There was growing international interest in these compounds, and a Gordon Conference was organised in 1957, at which MacMillan presented a paper. On the same trip he met Robert Burns Woodward, flew to California to meet Bernie Phinney at Stanford, and then to New York to attend the 132nd Meeting of the American Chemical Society (ACS). MacMillan made a second trip to the USA in 1960, to attend the 138th ACS meeting in New York.

His final years at ICI were spent in overseeing the move of Akers staff to the newly-established Pharmaceutical Division at Alderley Edge, and the transfer of The Frythe to its new owners, Unilever. He did not enjoy this time away from research, and decided to apply for an academic post, despite the large cut in salary.

===University of Bristol===
Jake MacMillan was appointed a lecturer at Bristol in 1963. He and a colleague, Bob Binks, worked on the relatively new technique of gas chromatography (GC) in combination with mass spectrometry GC-MS to identify a range of gibberellins.
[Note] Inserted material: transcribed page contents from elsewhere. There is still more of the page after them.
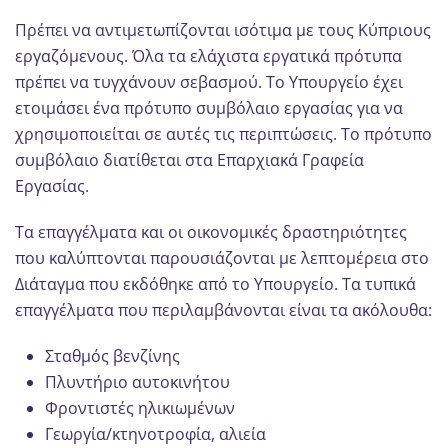
Πρέπει να αντιμετωπίζονται ισότιμα με τους Κύπριους
εργαζόμενους. Όλα τα ελάχιστα εργατικά πρότυπα
πρέπει να τυγχάνουν σεβασμού. Το Υπουργείο έχει
ετοιμάσει ένα πρότυπο συμβόλαιο εργασίας για να
χρησιμοποιείται σε αυτές τις περιπτώσεις. Το πρότυπο
συμβόλαιο διατίθεται στα Επαρχιακά Γραφεία
Εργασίας.
Τα επαγγέλματα και οι οικονομικές δραστηριότητες
που καλύπτονται παρουσιάζονται με λεπτομέρεια στο
Διάταγμα που εκδόθηκε από το Υπουργείο. Τα τυπικά
επαγγέλματα που περιλαμβάνονται είναι τα ακόλουθα:
Σταθμός βενζίνης
Πλυντήριο αυτοκινήτου
Φροντιστές ηλικιωμένων
Γεωργία/κτηνοτροφία, αλιεία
The results were presented at the Sixth International Conference on Plant Growth Substances at Carleton University, Ottawa, in 1967, and published in 1969. There he met and developed a life-long collaboration with Nobutaka Takahashi, leading to several visits to Japan.

In 1978, Macmillan was elected into the fellowship of the Royal Society of London.
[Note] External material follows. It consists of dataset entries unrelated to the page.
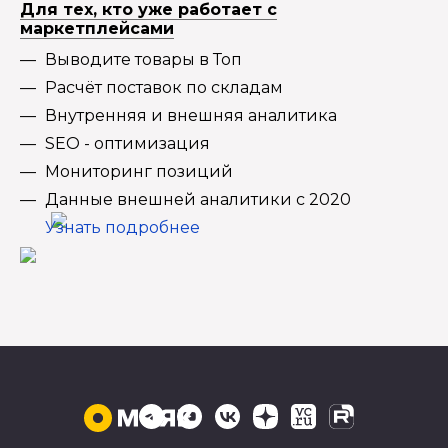
Для тех, кто уже работает с
маркетплейсами
Выводите товары в Топ
Расчёт поставок по складам
Внутренняя и внешняя аналитика
SEO - оптимизация
Мониторинг позиций
Данные внешней аналитики с 2020
Узнать подробнее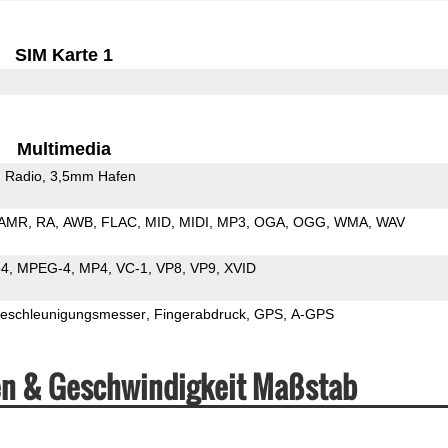
SIM Karte 1
Multimedia
 Radio
3,5mm Hafen
AMR
RA
AWB
FLAC
MID
MIDI
MP3
OGA
OGG
WMA
WAV
64
MPEG-4
MP4
VC-1
VP8
VP9
XVID
eschleunigungsmesser
Fingerabdruck
GPS
A-GPS
en & Geschwindigkeit Maßstab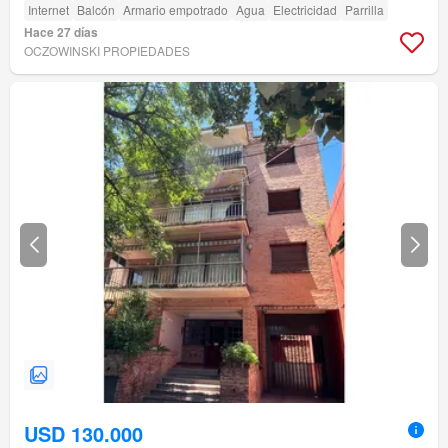
Internet
Balcón
Armario empotrado
Agua
Electricidad
Parrilla
Hace 27 días
OCZOWINSKI PROPIEDADES
USD 130.000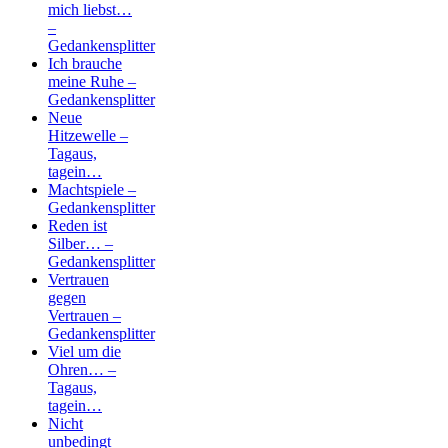
mich liebst…
–
Gedankensplitter
Ich brauche
meine Ruhe –
Gedankensplitter
Neue
Hitzewelle –
Tagaus,
tagein…
Machtspiele –
Gedankensplitter
Reden ist
Silber… –
Gedankensplitter
Vertrauen
gegen
Vertrauen –
Gedankensplitter
Viel um die
Ohren… –
Tagaus,
tagein…
Nicht
unbedingt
MacMillan became head of the Department of Organic Chemistry in 1983. Long-term funding from the Agricultural and Food Research Council (AFRC) eased the day-to-day running of the group. He formally retired in 1990 but was able to continue for another year, taking care not to interfere with the work of his successor Thomas J Simpson, FRS.
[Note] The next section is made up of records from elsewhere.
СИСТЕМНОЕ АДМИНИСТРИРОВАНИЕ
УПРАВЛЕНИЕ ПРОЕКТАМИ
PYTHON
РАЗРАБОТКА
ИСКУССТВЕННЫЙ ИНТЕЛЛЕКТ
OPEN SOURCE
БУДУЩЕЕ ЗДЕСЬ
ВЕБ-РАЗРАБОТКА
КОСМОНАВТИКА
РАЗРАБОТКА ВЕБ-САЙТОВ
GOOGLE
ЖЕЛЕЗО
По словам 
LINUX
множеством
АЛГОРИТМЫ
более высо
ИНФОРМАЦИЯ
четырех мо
===Long Ashton Research Station===
Again with funding from AFRC, Jake MacMillan was able to take up research at Long Ashton Research Station “working at the bench and learning new methods in enzymology and molecular biology [and] for the first three years he spent six months each year in Bernie Phinney’s lab at UCLA”. He also wrote reviews and many papers in the period 1990-2004. Overall, he published about 400 papers.

In 2003 MacMillan returned to the School of Chemistry, University of Bristol, as Emeritus Professor and Senior Research Fellow.

==Awards and honours==

- President of the International Plant Growth Substance Association (1973-1976)
- Flintoff Medal, Royal Society of Chemistry (1978)
- Elected Corresponding Member of the American Society of Plant Physiology (1978)
- Elected Fellow of the Royal Society (1978)
- Research Medal, International Plant Growth Substance Association (1982)
- Elected Distinguished Foreign Scholar of Mid-America Association of State Universities (1987)
- Elected Honorary Member of the Japanese Society for Chemical Regulation in Plants (1987)
- American Society of Plant Physiology, Charles Reid Barnes Award (1988)
- Royal Society of Chemistry Award in Natural Product Chemistry (1988)
- Royal Society of Chemistry Hugo-Muller Lecturership and Medal (1988-1989)
- Elected Honorary Member of the Botanical Society of America (1989)
- Wilson Baker Lecturer, University of Bristol (1990)
- Foreign Associate of the US National Academy of Sciences (1991)
- Pergamon Phytochemical Prize (1995)
Source:

==Family==
John MacMillan married Anne Levy in 1952. They had three children: Susan Janet, Frances Margaret, and Andrew Martin.

Jake died on 12 May 2014 and was cremated in Pucklechurch, Gloucestershire.

Anneliese (Anne) Levy was born in 1925; her family were refugees from Germany in the mid-1930s. She studied for her PhD at The Frythe, where she and Jake met. After the move to Bristol, Anne worked as a biology teacher at the former Westwing School, Thornbury.